Abstract
ReDoS (Regular Expression Denial of Service) is an emerging class of DoS attacks to web services. One challenging question for a victim web service under ReDoS attacks is how to quickly recover its normal operation after ReDoS attacks, especially these zero-day ones exploiting previously unknown vulnerabilities.
- we present REGEXNET, the first payload-based, automated, reactive ReDoS recovery system for web services. REGEXNET adopts a learning model, which is updated constantly in a feedback loop during runtime, to classify payloads of upcoming requests including the request contents and database query responses
- If detected as a cause leading to ReDoS, REGEXNET migrates those requests to a sandbox and isolates their execution for a fast, first-measure recovery. We have implemented a REGEXNET prototype and integrated it with HAProxy and Node.js
- Evaluation results show that REGEXNET is effective in recovering the performance of web services against zero-day ReDoS attacks, responsive on reacting to attacks in sub-minute, and resilient to different ReDoS attack types including adaptive ones that are designed to evade REGEXNET on purpose.
Types of defenses
Thousands of RegEx in over 10.000 JavaScript or Python modules are vulnerable to ReDoS. Solutions have been proposed:
- proactive: ReDoS are mitigated by speeding up regular expression matching. A number of libraries have been built to check the safety of RegEx in Node.js applications (e.g., safe-regex, rxxr2). This is often not enough to solve the vulnerability and there are uncovered edge cases: space-related DoS are still possible, and implementing proactive techniques may be difficult in web frameworks
- reactive: the focus is on speeding the recovery process. Manual and naive approaches are still very common but these solutions can take time and effort. An automated approach would take obvious benefits
Automating reactive defenses to RedoS
- statistical approach to differentiate normal and malicious requests based on consumed CPU resources have been proposed (Rampart)
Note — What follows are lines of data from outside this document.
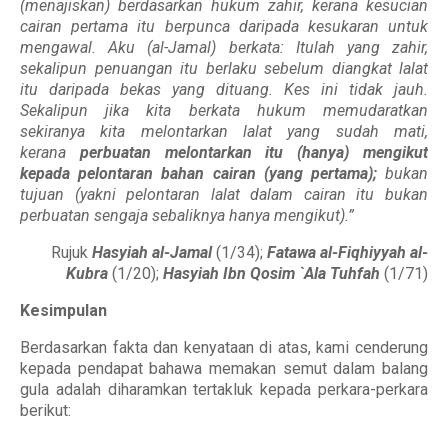
(menajiskan) berdasarkan hukum zahir, kerana kesucian
cairan pertama itu berpunca daripada kesukaran untuk
mengawal. Aku (al-Jamal) berkata: Itulah yang zahir,
sekalipun penuangan itu berlaku sebelum diangkat lalat
itu daripada bekas yang dituang. Kes ini tidak jauh.
Sekalipun jika kita berkata hukum memudaratkan
sekiranya kita melontarkan lalat yang sudah mati,
kerana
perbuatan melontarkan itu (hanya) mengikut
kepada pelontaran bahan cairan (yang pertama);
bukan
tujuan (yakni pelontaran lalat dalam cairan itu bukan
perbuatan sengaja sebaliknya hanya mengikut).”
Rujuk
Hasyiah al-Jamal
(1/34);
Fatawa al-Fiqhiyyah al-
Kubra
(1/20);
Hasyiah Ibn Qosim `Ala Tuhfah
(1/71)
Kesimpulan
Berdasarkan fakta dan kenyataan di atas, kami cenderung
kepada pendapat bahawa memakan semut dalam balang
gula adalah diharamkan tertakluk kepada perkara-perkara
berikut:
- Rampart block future requests from the same IP address, or with exactly the same content
- This solutions, however, do not consider distributed attacks (e.g. an attacker could bypass this defense easily)
REGEXNET: payload-based, runtime, reactive ReDoS recovery system for web services
- key insight: malicious payload have to obey certain patterns, which stay invariant
- A machine learning solution: invariant pattern are automatically recognized, in linear time, and potentially dangerous requests are addressed to a sandbox environment
- An online feedback loop is used to improve the model constantly (false positives or negatives are often possible)
- the recover time is within sub-minute (!)
DNN model design
- the model takes web request as input and classifies whether the request is benign or malicious
- a web request is an array of characters (input), and a binary classification is the output (0, 1)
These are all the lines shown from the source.